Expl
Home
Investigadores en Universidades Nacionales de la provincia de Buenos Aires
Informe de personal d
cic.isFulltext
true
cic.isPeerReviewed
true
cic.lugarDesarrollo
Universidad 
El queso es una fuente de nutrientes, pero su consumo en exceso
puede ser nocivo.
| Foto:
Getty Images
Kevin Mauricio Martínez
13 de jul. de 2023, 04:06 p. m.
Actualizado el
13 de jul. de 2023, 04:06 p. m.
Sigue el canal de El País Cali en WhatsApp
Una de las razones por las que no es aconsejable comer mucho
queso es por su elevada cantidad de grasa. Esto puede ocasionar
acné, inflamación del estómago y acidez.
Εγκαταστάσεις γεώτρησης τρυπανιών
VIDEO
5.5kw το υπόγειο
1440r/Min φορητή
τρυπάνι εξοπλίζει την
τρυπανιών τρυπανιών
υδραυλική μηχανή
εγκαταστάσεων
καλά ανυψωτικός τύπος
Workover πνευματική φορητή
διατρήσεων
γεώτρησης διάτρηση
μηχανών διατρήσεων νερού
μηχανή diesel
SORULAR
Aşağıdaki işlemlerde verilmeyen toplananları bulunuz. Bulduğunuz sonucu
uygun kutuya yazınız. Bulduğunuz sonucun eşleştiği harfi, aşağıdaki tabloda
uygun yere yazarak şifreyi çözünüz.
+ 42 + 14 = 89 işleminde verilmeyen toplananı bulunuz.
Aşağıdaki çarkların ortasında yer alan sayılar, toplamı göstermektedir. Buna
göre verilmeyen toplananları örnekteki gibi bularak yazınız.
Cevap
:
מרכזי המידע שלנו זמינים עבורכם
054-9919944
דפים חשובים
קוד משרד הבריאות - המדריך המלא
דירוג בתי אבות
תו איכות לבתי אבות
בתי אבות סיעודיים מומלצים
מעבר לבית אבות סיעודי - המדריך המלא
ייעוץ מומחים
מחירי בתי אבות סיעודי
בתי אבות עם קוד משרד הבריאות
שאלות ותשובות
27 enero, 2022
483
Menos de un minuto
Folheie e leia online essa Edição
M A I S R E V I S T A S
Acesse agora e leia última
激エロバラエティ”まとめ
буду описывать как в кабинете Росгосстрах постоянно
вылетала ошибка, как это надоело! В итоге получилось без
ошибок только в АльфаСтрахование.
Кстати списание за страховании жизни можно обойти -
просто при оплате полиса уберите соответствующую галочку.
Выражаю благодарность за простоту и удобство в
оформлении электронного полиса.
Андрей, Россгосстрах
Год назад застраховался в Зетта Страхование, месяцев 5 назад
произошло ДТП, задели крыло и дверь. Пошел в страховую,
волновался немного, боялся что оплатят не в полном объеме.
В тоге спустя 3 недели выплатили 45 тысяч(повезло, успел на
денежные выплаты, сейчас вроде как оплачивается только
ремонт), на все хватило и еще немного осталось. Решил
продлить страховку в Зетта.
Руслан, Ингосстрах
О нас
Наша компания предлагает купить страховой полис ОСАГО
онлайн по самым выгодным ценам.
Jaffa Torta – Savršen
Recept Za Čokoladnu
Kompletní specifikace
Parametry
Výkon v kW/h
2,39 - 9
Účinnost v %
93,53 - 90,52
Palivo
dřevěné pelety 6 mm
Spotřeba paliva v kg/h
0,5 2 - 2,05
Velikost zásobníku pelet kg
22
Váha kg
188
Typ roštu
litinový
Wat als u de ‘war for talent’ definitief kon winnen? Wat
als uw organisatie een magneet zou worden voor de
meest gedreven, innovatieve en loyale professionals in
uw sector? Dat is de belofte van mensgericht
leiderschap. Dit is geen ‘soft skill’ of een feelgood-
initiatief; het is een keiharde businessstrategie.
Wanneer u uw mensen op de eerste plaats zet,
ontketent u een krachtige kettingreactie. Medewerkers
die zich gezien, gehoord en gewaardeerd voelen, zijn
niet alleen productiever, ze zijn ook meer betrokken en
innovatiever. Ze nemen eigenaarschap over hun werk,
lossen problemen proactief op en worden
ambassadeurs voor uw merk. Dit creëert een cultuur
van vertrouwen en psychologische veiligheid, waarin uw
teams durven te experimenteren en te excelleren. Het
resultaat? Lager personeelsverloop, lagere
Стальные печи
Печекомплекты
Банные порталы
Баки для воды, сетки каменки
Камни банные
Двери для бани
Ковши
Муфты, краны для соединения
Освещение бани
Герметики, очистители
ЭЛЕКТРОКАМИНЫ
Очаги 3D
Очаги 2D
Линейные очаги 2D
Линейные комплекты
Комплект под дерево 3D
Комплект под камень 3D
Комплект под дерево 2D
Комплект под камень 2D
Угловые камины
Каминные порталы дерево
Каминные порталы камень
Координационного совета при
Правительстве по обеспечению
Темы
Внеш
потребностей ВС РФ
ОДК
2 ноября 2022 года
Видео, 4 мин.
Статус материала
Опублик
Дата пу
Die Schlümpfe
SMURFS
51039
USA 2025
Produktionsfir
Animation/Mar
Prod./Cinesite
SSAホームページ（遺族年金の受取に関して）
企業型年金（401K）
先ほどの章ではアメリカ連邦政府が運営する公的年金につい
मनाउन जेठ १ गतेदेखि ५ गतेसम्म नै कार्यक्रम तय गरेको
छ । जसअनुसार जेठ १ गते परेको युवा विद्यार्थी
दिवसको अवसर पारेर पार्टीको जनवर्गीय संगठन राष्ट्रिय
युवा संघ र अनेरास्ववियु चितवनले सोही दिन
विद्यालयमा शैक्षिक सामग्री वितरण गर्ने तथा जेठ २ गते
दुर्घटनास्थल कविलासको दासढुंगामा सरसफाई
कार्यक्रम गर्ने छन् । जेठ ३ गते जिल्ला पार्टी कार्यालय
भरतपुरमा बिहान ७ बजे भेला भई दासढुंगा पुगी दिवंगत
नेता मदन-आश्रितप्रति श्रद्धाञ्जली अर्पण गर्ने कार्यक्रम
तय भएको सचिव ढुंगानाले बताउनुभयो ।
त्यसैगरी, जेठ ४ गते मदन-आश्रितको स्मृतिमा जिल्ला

—————

Every line of the listing needs to be written out exactly.

Written solution:
Expl
Home
Investigadores en Universidades Nacionales de la provincia de Buenos Aires
Informe de personal d
cic.isFulltext
true
cic.isPeerReviewed
true
cic.lugarDesarrollo
Universidad 
El queso es una fuente de nutrientes, pero su consumo en exceso
puede ser nocivo.
| Foto:
Getty Images
Kevin Mauricio Martínez
13 de jul. de 2023, 04:06 p. m.
Actualizado el
13 de jul. de 2023, 04:06 p. m.
Sigue el canal de El País Cali en WhatsApp
Una de las razones por las que no es aconsejable comer mucho
queso es por su elevada cantidad de grasa. Esto puede ocasionar
acné, inflamación del estómago y acidez.
Εγκαταστάσεις γεώτρησης τρυπανιών
VIDEO
5.5kw το υπόγειο
1440r/Min φορητή
τρυπάνι εξοπλίζει την
τρυπανιών τρυπανιών
υδραυλική μηχανή
εγκαταστάσεων
καλά ανυψωτικός τύπος
Workover πνευματική φορητή
διατρήσεων
γεώτρησης διάτρηση
μηχανών διατρήσεων νερού
μηχανή diesel
SORULAR
Aşağıdaki işlemlerde verilmeyen toplananları bulunuz. Bulduğunuz sonucu
uygun kutuya yazınız. Bulduğunuz sonucun eşleştiği harfi, aşağıdaki tabloda
uygun yere yazarak şifreyi çözünüz.
+ 42 + 14 = 89 işleminde verilmeyen toplananı bulunuz.
Aşağıdaki çarkların ortasında yer alan sayılar, toplamı göstermektedir. Buna
göre verilmeyen toplananları örnekteki gibi bularak yazınız.
Cevap
:
מרכזי המידע שלנו זמינים עבורכם
054-9919944
דפים חשובים
קוד משרד הבריאות - המדריך המלא
דירוג בתי אבות
תו איכות לבתי אבות
בתי אבות סיעודיים מומלצים
מעבר לבית אבות סיעודי - המדריך המלא
ייעוץ מומחים
מחירי בתי אבות סיעודי
בתי אבות עם קוד משרד הבריאות
שאלות ותשובות
27 enero, 2022
483
Menos de un minuto
Folheie e leia online essa Edição
M A I S R E V I S T A S
Acesse agora e leia última
激エロバラエティ”まとめ
буду описывать как в кабинете Росгосстрах постоянно
вылетала ошибка, как это надоело! В итоге получилось без
ошибок только в АльфаСтрахование.
Кстати списание за страховании жизни можно обойти -
просто при оплате полиса уберите соответствующую галочку.
Выражаю благодарность за простоту и удобство в
оформлении электронного полиса.
Андрей, Россгосстрах
Год назад застраховался в Зетта Страхование, месяцев 5 назад
произошло ДТП, задели крыло и дверь. Пошел в страховую,
волновался немного, боялся что оплатят не в полном объеме.
В тоге спустя 3 недели выплатили 45 тысяч(повезло, успел на
денежные выплаты, сейчас вроде как оплачивается только
ремонт), на все хватило и еще немного осталось. Решил
продлить страховку в Зетта.
Руслан, Ингосстрах
О нас
Наша компания предлагает купить страховой полис ОСАГО
онлайн по самым выгодным ценам.
Jaffa Torta – Savršen
Recept Za Čokoladnu
Kompletní specifikace
Parametry
Výkon v kW/h
2,39 - 9
Účinnost v %
93,53 - 90,52
Palivo
dřevěné pelety 6 mm
Spotřeba paliva v kg/h
0,5 2 - 2,05
Velikost zásobníku pelet kg
22
Váha kg
188
Typ roštu
litinový
Wat als u de ‘war for talent’ definitief kon winnen? Wat
als uw organisatie een magneet zou worden voor de
meest gedreven, innovatieve en loyale professionals in
uw sector? Dat is de belofte van mensgericht
leiderschap. Dit is geen ‘soft skill’ of een feelgood-
initiatief; het is een keiharde businessstrategie.
Wanneer u uw mensen op de eerste plaats zet,
ontketent u een krachtige kettingreactie. Medewerkers
die zich gezien, gehoord en gewaardeerd voelen, zijn
niet alleen productiever, ze zijn ook meer betrokken en
innovatiever. Ze nemen eigenaarschap over hun werk,
lossen problemen proactief op en worden
ambassadeurs voor uw merk. Dit creëert een cultuur
van vertrouwen en psychologische veiligheid, waarin uw
teams durven te experimenteren en te excelleren. Het
resultaat? Lager personeelsverloop, lagere
Стальные печи
Печекомплекты
Банные порталы
Баки для воды, сетки каменки
Камни банные
Двери для бани
Ковши
Муфты, краны для соединения
Освещение бани
Герметики, очистители
ЭЛЕКТРОКАМИНЫ
Очаги 3D
Очаги 2D
Линейные очаги 2D
Линейные комплекты
Комплект под дерево 3D
Комплект под камень 3D
Комплект под дерево 2D
Комплект под камень 2D
Угловые камины
Каминные порталы дерево
Каминные порталы камень
Координационного совета при
Правительстве по обеспечению
Темы
Внеш
потребностей ВС РФ
ОДК
2 ноября 2022 года
Видео, 4 мин.
Статус материала
Опублик
Дата пу
Die Schlümpfe
SMURFS
51039
USA 2025
Produktionsfir
Animation/Mar
Prod./Cinesite
SSAホームページ（遺族年金の受取に関して）
企業型年金（401K）
先ほどの章ではアメリカ連邦政府が運営する公的年金につい
मनाउन जेठ १ गतेदेखि ५ गतेसम्म नै कार्यक्रम तय गरेको
छ । जसअनुसार जेठ १ गते परेको युवा विद्यार्थी
दिवसको अवसर पारेर पार्टीको जनवर्गीय संगठन राष्ट्रिय
युवा संघ र अनेरास्ववियु चितवनले सोही दिन
विद्यालयमा शैक्षिक सामग्री वितरण गर्ने तथा जेठ २ गते
दुर्घटनास्थल कविलासको दासढुंगामा सरसफाई
कार्यक्रम गर्ने छन् । जेठ ३ गते जिल्ला पार्टी कार्यालय
भरतपुरमा बिहान ७ बजे भेला भई दासढुंगा पुगी दिवंगत
नेता मदन-आश्रितप्रति श्रद्धाञ्जली अर्पण गर्ने कार्यक्रम
तय भएको सचिव ढुंगानाले बताउनुभयो ।
त्यसैगरी, जेठ ४ गते मदन-आश्रितको स्मृतिमा जिल्ला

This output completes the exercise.